→ **Task**: Restrict the output to the lines below starting at the one that contains "AC Repair Repair (877, 2315)" and ending at the one that contains "Central Air Repair Repair (916, 1921)", and restate them word for word, both ends included.

Extracted data entries
────────────────

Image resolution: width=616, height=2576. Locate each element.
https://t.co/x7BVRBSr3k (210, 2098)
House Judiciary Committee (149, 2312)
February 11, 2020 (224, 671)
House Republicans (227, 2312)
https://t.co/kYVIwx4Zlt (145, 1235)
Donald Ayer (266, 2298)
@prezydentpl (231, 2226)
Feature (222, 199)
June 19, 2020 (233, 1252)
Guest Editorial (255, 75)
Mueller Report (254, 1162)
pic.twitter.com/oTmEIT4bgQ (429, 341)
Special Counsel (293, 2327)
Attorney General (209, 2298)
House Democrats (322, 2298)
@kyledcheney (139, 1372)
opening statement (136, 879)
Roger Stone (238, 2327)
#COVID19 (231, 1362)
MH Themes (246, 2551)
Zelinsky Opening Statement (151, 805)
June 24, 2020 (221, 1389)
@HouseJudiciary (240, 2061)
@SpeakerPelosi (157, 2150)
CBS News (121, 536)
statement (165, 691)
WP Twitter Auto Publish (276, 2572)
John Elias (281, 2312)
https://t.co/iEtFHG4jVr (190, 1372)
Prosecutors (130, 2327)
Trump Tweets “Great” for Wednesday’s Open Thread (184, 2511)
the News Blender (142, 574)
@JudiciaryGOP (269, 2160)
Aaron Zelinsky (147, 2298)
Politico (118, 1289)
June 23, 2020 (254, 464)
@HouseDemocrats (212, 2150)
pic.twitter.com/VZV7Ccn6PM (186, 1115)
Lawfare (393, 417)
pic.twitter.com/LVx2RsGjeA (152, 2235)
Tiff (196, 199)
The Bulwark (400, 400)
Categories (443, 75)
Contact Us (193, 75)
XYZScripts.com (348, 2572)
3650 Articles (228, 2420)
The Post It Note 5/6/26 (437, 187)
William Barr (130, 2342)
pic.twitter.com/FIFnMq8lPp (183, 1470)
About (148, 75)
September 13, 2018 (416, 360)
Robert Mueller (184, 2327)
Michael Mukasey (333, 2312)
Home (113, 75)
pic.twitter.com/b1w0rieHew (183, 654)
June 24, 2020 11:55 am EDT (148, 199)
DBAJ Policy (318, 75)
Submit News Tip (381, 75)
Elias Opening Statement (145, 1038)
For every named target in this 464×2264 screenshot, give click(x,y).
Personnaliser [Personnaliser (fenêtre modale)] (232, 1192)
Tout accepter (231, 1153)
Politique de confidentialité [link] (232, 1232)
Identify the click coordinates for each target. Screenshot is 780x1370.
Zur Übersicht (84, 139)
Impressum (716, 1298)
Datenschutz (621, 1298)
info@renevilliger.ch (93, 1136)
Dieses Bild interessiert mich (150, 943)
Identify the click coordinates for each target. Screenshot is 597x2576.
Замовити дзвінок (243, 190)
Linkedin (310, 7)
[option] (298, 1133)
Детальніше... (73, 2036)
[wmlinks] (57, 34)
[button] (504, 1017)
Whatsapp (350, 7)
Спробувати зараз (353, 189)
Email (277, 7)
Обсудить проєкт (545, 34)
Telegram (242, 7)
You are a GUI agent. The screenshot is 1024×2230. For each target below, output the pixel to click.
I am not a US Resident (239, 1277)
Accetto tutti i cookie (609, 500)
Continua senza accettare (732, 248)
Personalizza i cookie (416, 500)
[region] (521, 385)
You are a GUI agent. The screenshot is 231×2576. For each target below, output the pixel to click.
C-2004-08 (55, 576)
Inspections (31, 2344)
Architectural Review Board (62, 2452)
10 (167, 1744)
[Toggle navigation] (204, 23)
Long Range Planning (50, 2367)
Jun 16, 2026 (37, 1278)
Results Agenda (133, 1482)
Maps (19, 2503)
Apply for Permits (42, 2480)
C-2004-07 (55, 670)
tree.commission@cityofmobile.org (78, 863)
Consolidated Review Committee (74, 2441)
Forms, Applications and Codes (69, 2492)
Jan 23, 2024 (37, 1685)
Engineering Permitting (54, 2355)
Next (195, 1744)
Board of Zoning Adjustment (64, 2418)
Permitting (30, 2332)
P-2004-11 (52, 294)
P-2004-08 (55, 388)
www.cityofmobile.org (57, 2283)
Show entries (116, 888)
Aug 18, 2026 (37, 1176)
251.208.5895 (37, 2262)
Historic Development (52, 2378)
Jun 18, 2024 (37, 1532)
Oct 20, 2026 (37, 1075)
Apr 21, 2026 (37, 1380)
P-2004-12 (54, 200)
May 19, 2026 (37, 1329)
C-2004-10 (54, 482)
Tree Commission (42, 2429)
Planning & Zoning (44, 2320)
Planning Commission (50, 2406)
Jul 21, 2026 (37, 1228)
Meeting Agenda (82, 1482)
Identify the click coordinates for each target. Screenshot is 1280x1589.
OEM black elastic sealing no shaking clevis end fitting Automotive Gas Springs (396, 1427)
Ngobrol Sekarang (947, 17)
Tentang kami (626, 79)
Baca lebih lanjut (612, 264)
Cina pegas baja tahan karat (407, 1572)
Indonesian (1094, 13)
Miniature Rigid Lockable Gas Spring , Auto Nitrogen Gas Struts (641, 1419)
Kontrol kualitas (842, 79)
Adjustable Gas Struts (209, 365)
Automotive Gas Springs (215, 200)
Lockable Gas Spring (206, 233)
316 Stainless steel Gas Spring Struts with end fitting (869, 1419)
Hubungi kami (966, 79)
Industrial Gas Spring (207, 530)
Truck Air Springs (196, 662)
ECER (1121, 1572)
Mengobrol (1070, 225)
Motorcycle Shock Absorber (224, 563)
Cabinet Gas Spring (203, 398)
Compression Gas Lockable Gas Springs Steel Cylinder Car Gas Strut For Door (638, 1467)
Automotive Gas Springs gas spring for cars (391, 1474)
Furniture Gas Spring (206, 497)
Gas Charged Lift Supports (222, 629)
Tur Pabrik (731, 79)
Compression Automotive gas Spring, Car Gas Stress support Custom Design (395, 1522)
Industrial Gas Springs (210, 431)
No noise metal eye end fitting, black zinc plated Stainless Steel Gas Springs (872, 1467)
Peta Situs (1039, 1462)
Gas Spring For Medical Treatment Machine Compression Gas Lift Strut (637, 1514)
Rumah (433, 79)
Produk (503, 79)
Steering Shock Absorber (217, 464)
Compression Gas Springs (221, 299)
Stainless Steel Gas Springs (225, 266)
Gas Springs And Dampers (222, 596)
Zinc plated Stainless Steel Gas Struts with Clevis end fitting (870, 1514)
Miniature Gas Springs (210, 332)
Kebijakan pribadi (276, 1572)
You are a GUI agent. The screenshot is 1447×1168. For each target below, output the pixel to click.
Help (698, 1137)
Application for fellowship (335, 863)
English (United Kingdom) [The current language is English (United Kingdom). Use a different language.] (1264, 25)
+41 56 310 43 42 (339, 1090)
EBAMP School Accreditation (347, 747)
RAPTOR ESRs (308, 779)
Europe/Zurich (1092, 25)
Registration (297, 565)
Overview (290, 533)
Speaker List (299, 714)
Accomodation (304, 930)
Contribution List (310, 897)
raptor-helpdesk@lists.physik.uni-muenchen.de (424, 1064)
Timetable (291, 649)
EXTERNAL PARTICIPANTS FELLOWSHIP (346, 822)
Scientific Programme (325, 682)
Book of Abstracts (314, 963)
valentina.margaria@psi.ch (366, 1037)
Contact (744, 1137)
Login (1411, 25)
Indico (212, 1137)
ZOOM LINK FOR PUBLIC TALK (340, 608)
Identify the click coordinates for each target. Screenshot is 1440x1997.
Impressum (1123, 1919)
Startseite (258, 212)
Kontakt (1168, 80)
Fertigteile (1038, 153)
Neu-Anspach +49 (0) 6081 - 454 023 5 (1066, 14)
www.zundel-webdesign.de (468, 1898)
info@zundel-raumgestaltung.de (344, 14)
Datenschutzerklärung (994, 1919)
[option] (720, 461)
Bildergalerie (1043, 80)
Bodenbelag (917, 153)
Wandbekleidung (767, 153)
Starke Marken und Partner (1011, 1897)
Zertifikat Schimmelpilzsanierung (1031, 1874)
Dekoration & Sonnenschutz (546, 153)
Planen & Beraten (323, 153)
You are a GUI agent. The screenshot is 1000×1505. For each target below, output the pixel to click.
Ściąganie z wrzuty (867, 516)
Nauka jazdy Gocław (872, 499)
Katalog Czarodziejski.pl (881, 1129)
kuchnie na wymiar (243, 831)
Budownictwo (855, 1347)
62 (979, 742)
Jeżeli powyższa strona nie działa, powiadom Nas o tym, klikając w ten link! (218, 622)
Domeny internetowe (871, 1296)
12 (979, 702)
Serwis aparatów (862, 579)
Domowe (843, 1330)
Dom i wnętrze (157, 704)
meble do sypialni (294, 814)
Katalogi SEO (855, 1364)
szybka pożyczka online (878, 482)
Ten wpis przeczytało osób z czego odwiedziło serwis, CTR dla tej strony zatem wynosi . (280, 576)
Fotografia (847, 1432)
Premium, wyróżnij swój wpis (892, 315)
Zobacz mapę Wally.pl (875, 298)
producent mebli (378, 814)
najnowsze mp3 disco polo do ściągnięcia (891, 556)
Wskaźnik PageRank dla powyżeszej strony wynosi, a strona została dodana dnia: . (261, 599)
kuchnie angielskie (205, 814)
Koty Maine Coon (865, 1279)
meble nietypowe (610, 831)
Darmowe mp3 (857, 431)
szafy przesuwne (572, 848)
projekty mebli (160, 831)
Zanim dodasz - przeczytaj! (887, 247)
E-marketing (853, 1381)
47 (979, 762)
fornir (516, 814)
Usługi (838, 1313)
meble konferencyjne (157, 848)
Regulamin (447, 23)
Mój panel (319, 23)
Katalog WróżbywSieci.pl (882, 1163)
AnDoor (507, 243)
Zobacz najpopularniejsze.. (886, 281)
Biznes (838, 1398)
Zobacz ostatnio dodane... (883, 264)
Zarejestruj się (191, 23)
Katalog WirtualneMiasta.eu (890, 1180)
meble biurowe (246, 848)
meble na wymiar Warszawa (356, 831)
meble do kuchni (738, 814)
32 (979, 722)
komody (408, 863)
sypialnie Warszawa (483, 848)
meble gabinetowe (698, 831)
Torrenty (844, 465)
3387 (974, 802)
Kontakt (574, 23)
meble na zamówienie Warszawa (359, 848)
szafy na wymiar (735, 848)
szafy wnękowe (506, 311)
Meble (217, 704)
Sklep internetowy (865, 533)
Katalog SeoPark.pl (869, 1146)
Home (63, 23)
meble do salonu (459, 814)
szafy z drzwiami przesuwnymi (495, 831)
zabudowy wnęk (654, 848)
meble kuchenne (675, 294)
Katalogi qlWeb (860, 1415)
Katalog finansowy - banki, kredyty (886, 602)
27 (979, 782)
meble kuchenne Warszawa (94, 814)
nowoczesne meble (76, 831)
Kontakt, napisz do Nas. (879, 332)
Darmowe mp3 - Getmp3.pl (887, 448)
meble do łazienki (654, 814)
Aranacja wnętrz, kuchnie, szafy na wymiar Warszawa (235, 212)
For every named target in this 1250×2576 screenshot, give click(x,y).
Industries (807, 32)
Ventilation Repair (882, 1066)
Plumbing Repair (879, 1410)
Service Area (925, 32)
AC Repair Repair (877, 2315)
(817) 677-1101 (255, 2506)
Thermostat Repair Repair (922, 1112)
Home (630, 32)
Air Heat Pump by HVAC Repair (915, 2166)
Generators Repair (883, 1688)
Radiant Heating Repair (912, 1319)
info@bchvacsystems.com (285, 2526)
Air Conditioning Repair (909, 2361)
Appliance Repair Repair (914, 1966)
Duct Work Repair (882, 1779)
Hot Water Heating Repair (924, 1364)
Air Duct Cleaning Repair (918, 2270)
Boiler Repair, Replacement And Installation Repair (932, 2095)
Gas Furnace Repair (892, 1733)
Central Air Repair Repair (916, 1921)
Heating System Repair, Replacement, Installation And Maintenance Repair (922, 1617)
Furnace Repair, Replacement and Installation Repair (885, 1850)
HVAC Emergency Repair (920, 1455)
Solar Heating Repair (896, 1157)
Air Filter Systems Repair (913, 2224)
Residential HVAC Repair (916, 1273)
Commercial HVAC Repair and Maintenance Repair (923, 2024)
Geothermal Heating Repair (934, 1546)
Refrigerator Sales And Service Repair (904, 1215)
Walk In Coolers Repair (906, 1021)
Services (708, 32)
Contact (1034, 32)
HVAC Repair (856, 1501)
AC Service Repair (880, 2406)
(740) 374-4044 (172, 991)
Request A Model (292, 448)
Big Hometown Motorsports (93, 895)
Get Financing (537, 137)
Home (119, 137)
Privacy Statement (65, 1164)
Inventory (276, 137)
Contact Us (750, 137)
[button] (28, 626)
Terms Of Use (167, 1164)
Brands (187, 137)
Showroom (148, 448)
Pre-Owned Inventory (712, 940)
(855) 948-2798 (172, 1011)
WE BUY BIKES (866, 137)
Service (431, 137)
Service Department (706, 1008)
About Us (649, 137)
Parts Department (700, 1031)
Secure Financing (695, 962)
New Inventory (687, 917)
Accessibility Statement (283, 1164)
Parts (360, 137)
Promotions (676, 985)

────────────────

→ **Response area**:
AC Repair Repair (877, 2315)
(817) 677-1101 (255, 2506)
Thermostat Repair Repair (922, 1112)
Home (630, 32)
Air Heat Pump by HVAC Repair (915, 2166)
Generators Repair (883, 1688)
Radiant Heating Repair (912, 1319)
info@bchvacsystems.com (285, 2526)
Air Conditioning Repair (909, 2361)
Appliance Repair Repair (914, 1966)
Duct Work Repair (882, 1779)
Hot Water Heating Repair (924, 1364)
Air Duct Cleaning Repair (918, 2270)
Boiler Repair, Replacement And Installation Repair (932, 2095)
Gas Furnace Repair (892, 1733)
Central Air Repair Repair (916, 1921)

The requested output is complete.